Okay, so what was my idea? Perhaps the most ubiquitous and intractable obstacle plaguing all of empirical economics, especially macroeconomics, is the problem of causality. We observe that countries that engage in more international trade tend to benefit from higher incomes. But does trade cause growth or does growth cause trade? “Correlation need not imply causality.” In a 1999 article, David Romer and I used the gravity model of bilateral trade to try to solve the causality question. Newton’s theory of gravity says that the attraction between two bodies is proportionate to the product of their sizes and inversely related to the physical distance between them. The gravity theory of trade says that trade between two countries (or provinces) is proportionate to their sizes and inversely related to the economic distance between them. Size can be measured by population. Economic distance can be measured by geographic distance and other variables to capture transport costs, linguistic and political barriers, and so forth. The gravity model predicts bilateral trade quite well.14 In the paper with Romer, we used the gravity model, first, to come up with an exogenous predictor of each country’s overall level of trade and then to test whether economic growth, other things equal, had blessed those countries that were geographically well-situated for trade, versus those that were remote, landlocked, or otherwise encumbered. The answer was yes. We now felt better able to claim that, in the case of trade and growth, the relationship was indeed causal. A “point estimate” is that the difference between a hypothetical country with no trade (say, Burma) and one where exports plus imports total 200% of GDP (say Singapore) is by itself worth an 80% increase in income over 20 years.

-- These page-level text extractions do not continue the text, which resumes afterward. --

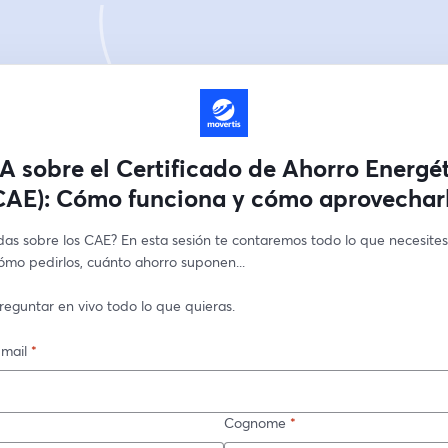
 sobre el Certificado de Ahorro Energé
CAE): Cómo funciona y cómo aprovechar
as sobre los CAE? En esta sesión te contaremos todo lo que necesites 
ómo pedirlos, cuánto ahorro suponen...
reguntar en vivo todo lo que quieras.
-mail
*
Cognome
*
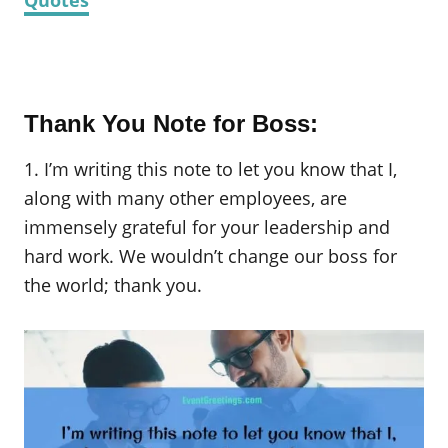
Thank You Note for Boss:
1. I’m writing this note to let you know that I,
along with many other employees, are
immensely grateful for your leadership and
hard work. We wouldn’t change our boss for
the world; thank you.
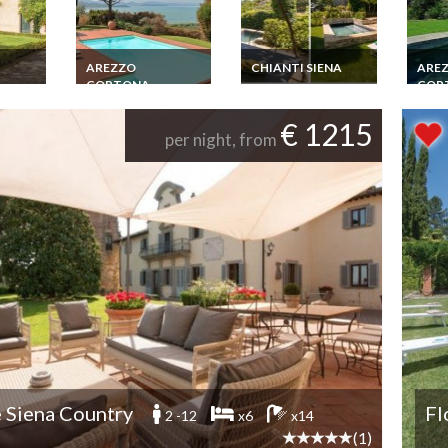
AREZZO
CHIANTI SIENA
ARE
CORTONA
COR
Tuscany Villa Rental
Chianti Private Pool
Tuscany Villa Rental
Tuscan
Jacuzzi Gym
ls Sea
Umbria Lago
Corto
€ 1215
BR 5
Trasimeno Pool View
Pool 
per night, from
l
 Siena Country
Fl
2 -12
x6
x14
(1)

I have used the geographic determinants of trade to address the causality problem in many other areas as well. “The Endogeneity of the Optimum Currency Area Criteria,” with Andy Rose, found that higher trade between a pair of countries leads to more synchronized business cycles. Another paper with Andy found that international trade is good for some measures of environmental quality, such as local air pollution, but not others, such as greenhouse gas emissions. A paper with Eduardo Cavallo found that countries that are more open to international trade were less likely to suffer severe financial crises.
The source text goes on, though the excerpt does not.